[Data shown]

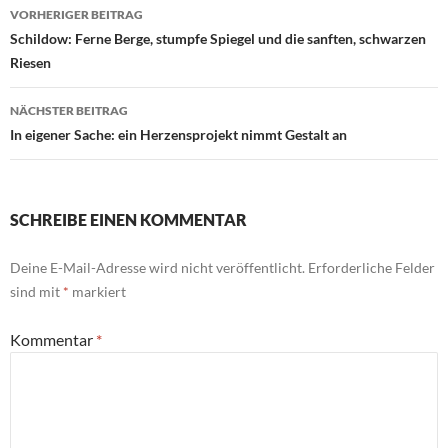
Beitragsnavigation
VORHERIGER BEITRAG
Schildow: Ferne Berge, stumpfe Spiegel und die sanften, schwarzen
Riesen
NÄCHSTER BEITRAG
In eigener Sache: ein Herzensprojekt nimmt Gestalt an
SCHREIBE EINEN KOMMENTAR
Deine E-Mail-Adresse wird nicht veröffentlicht.
Erforderliche Felder
sind mit
*
markiert
Kommentar
*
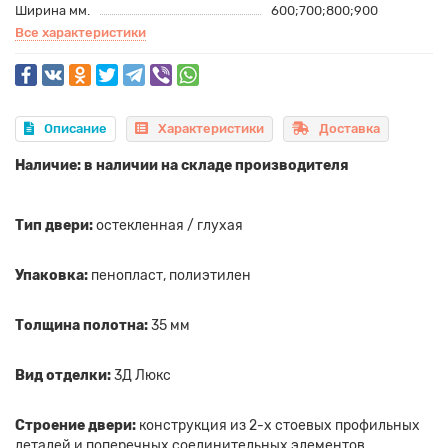
Ширина мм.
600;700;800;900
Все характеристики
Описание
Характеристики
Доставка
Наличие: в наличии на складе производителя
Тип двери:
остекленная / глухая
Упаковка:
пенопласт, полиэтилен
Толщина полотна:
35 мм
Вид отделки:
3Д Люкс
Строение двери:
конструкция из 2-х стоевых профильных
деталей и поперечных соединительных элементов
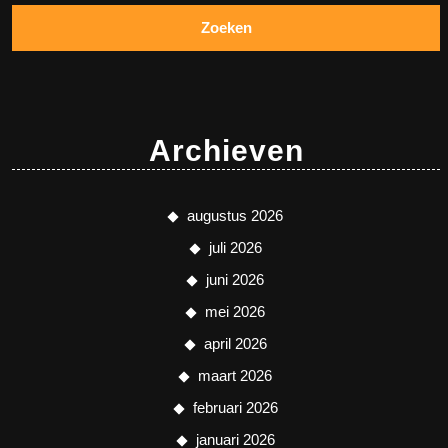
Archieven
augustus 2026
juli 2026
juni 2026
mei 2026
april 2026
maart 2026
februari 2026
januari 2026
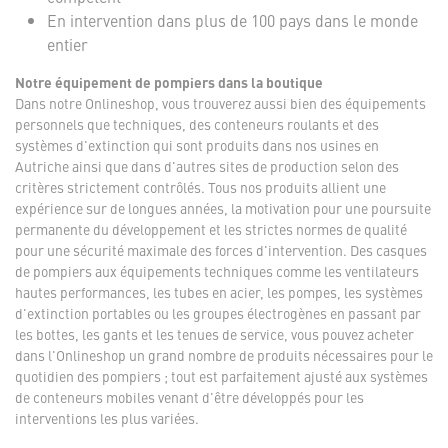
En intervention dans plus de 100 pays dans le monde
entier
Notre équipement de pompiers dans la boutique
Dans notre Onlineshop, vous trouverez aussi bien des équipements
personnels que techniques, des conteneurs roulants et des
systèmes d'extinction qui sont produits dans nos usines en
Autriche ainsi que dans d'autres sites de production selon des
critères strictement contrôlés. Tous nos produits allient une
expérience sur de longues années, la motivation pour une poursuite
permanente du développement et les strictes normes de qualité
pour une sécurité maximale des forces d'intervention. Des casques
de pompiers aux équipements techniques comme les ventilateurs
hautes performances, les tubes en acier, les pompes, les systèmes
d'extinction portables ou les groupes électrogènes en passant par
les bottes, les gants et les tenues de service, vous pouvez acheter
dans l'Onlineshop un grand nombre de produits nécessaires pour le
quotidien des pompiers ; tout est parfaitement ajusté aux systèmes
de conteneurs mobiles venant d'être développés pour les
interventions les plus variées.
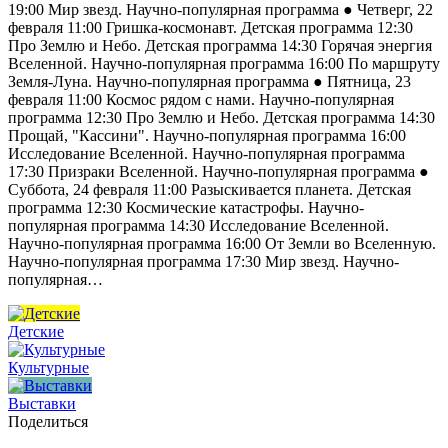
19:00 Мир звезд. Научно-популярная программа ● Четверг, 22
февраля 11:00 Гришка-космонавт. Детская программа 12:30
Про Землю и Небо. Детская программа 14:30 Горячая энергия
Вселенной. Научно-популярная программа 16:00 По маршруту
Земля-Луна. Научно-популярная программа ● Пятница, 23
февраля 11:00 Космос рядом с нами. Научно-популярная
программа 12:30 Про Землю и Небо. Детская программа 14:30
Прощай, "Кассини". Научно-популярная программа 16:00
Исследование Вселенной. Научно-популярная программа
17:30 Призраки Вселенной. Научно-популярная программа ●
Суббота, 24 февраля 11:00 Разыскивается планета. Детская
программа 12:30 Космические катастрофы. Научно-
популярная программа 14:30 Исследование Вселенной.
Научно-популярная программа 16:00 От Земли во Вселенную.
Научно-популярная программа 17:30 Мир звезд. Научно-
популярная…
Детские
Культурные
Выставки
Поделиться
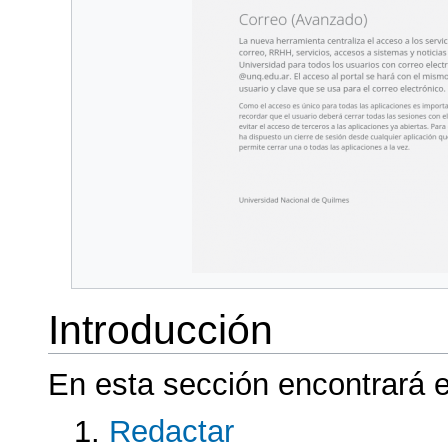
Introducción
En esta sección encontrará e
Redactar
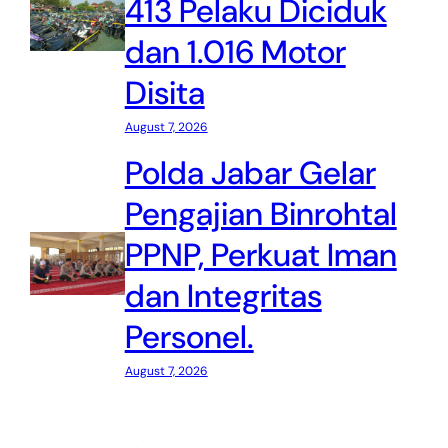
413 Pelaku Diciduk
dan 1.016 Motor
Disita
August 7, 2026
Polda Jabar Gelar
Pengajian Binrohtal
PPNP, Perkuat Iman
dan Integritas
Personel.
August 7, 2026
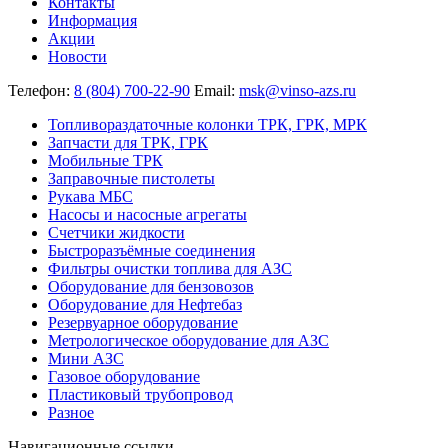
Контакты
Информация
Акции
Новости
Телефон:
8 (804) 700-22-90
Email:
msk@vinso-azs.ru
Топливораздаточные колонки ТРК, ГРК, МРК
Запчасти для ТРК, ГРК
Мобильные ТРК
Заправочные пистолеты
Рукава МБС
Насосы и насосные агрегаты
Счетчики жидкости
Быстроразъёмные соединения
Фильтры очистки топлива для АЗС
Оборудование для бензовозов
Оборудование для Нефтебаз
Резервуарное оборудование
Метрологическое оборудование для АЗС
Мини АЗС
Газовое оборудование
Пластиковый трубопровод
Разное
Навигационные ссылки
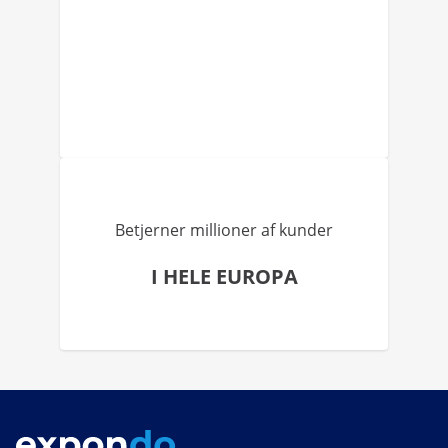
Betjerner millioner af kunder
I HELE EUROPA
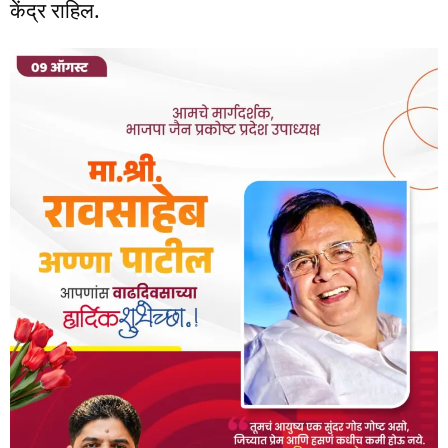
केंद्र राहिल.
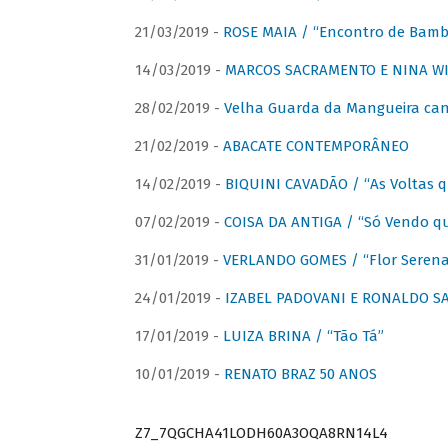
21/03/2019 -
ROSE MAIA / “Encontro de Bamb
14/03/2019 -
MARCOS SACRAMENTO E NINA WIR
28/02/2019 -
Velha Guarda da Mangueira cant
21/02/2019 -
ABACATE CONTEMPORÂNEO
14/02/2019 -
BIQUINI CAVADÃO / “As Voltas 
07/02/2019 -
COISA DA ANTIGA / “Só Vendo q
31/01/2019 -
VERLANDO GOMES / “Flor Serena 
24/01/2019 -
IZABEL PADOVANI E RONALDO SAG
17/01/2019 -
LUIZA BRINA / “Tão Tá”
10/01/2019 -
RENATO BRAZ 50 ANOS
Z7_7QGCHA41LODH60A3OQA8RN14L4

[/Data shown]

— What you are asked to do —
Could you restate each record word for word, keeping the pictures out?

— Response below —
Beitragsnavigation
VORHERIGER BEITRAG
Schildow: Ferne Berge, stumpfe Spiegel und die sanften, schwarzen
Riesen
NÄCHSTER BEITRAG
In eigener Sache: ein Herzensprojekt nimmt Gestalt an
SCHREIBE EINEN KOMMENTAR
Deine E-Mail-Adresse wird nicht veröffentlicht.
Erforderliche Felder
sind mit
*
markiert
Kommentar
*
Ширина мм.
600;700;800;900
Все характеристики
Описание
Характеристики
Доставка
Наличие: в наличии на складе производителя
Тип двери:
остекленная / глухая
Упаковка:
пенопласт, полиэтилен
Толщина полотна:
35 мм
Вид отделки:
3Д Люкс
Строение двери:
конструкция из 2-х стоевых профильных
деталей и поперечных соединительных элементов
Archieven
augustus 2026
juli 2026
juni 2026
mei 2026
april 2026
maart 2026
februari 2026
januari 2026
En intervention dans plus de 100 pays dans le monde
entier
Notre équipement de pompiers dans la boutique
Dans notre Onlineshop, vous trouverez aussi bien des équipements
personnels que techniques, des conteneurs roulants et des
systèmes d'extinction qui sont produits dans nos usines en
Autriche ainsi que dans d'autres sites de production selon des
critères strictement contrôlés. Tous nos produits allient une
expérience sur de longues années, la motivation pour une poursuite
permanente du développement et les strictes normes de qualité
pour une sécurité maximale des forces d'intervention. Des casques
de pompiers aux équipements techniques comme les ventilateurs
hautes performances, les tubes en acier, les pompes, les systèmes
d'extinction portables ou les groupes électrogènes en passant par
les bottes, les gants et les tenues de service, vous pouvez acheter
dans l'Onlineshop un grand nombre de produits nécessaires pour le
quotidien des pompiers ; tout est parfaitement ajusté aux systèmes
de conteneurs mobiles venant d'être développés pour les
interventions les plus variées.
19:00 Мир звезд. Научно-популярная программа ● Четверг, 22
февраля 11:00 Гришка-космонавт. Детская программа 12:30
Про Землю и Небо. Детская программа 14:30 Горячая энергия
Вселенной. Научно-популярная программа 16:00 По маршруту
Земля-Луна. Научно-популярная программа ● Пятница, 23
февраля 11:00 Космос рядом с нами. Научно-популярная
программа 12:30 Про Землю и Небо. Детская программа 14:30
Прощай, "Кассини". Научно-популярная программа 16:00
Исследование Вселенной. Научно-популярная программа
17:30 Призраки Вселенной. Научно-популярная программа ●
Суббота, 24 февраля 11:00 Разыскивается планета. Детская
программа 12:30 Космические катастрофы. Научно-
популярная программа 14:30 Исследование Вселенной.
Научно-популярная программа 16:00 От Земли во Вселенную.
Научно-популярная программа 17:30 Мир звезд. Научно-
популярная…
Детские
Культурные
Выставки
Поделиться
Introducción
En esta sección encontrará e
Redactar
413 Pelaku Diciduk
dan 1.016 Motor
Disita
August 7, 2026
Polda Jabar Gelar
Pengajian Binrohtal
PPNP, Perkuat Iman
dan Integritas
Personel.
August 7, 2026
Контакты
Информация
Акции
Новости
Телефон:
8 (804) 700-22-90
Email:
msk@vinso-azs.ru
Топливораздаточные колонки ТРК, ГРК, МРК
Запчасти для ТРК, ГРК
Мобильные ТРК
Заправочные пистолеты
Рукава МБС
Насосы и насосные агрегаты
Счетчики жидкости
Быстроразъёмные соединения
Фильтры очистки топлива для АЗС
Оборудование для бензовозов
Оборудование для Нефтебаз
Резервуарное оборудование
Метрологическое оборудование для АЗС
Мини АЗС
Газовое оборудование
Пластиковый трубопровод
Разное
Навигационные ссылки
Betjerner millioner af kunder
I HELE EUROPA
केंद्र राहिल.
21/03/2019 -
ROSE MAIA / “Encontro de Bamb
14/03/2019 -
MARCOS SACRAMENTO E NINA WIR
28/02/2019 -
Velha Guarda da Mangueira cant
21/02/2019 -
ABACATE CONTEMPORÂNEO
14/02/2019 -
BIQUINI CAVADÃO / “As Voltas 
07/02/2019 -
COISA DA ANTIGA / “Só Vendo q
31/01/2019 -
VERLANDO GOMES / “Flor Serena 
24/01/2019 -
IZABEL PADOVANI E RONALDO SAG
17/01/2019 -
LUIZA BRINA / “Tão Tá”
10/01/2019 -
RENATO BRAZ 50 ANOS
Z7_7QGCHA41LODH60A3OQA8RN14L4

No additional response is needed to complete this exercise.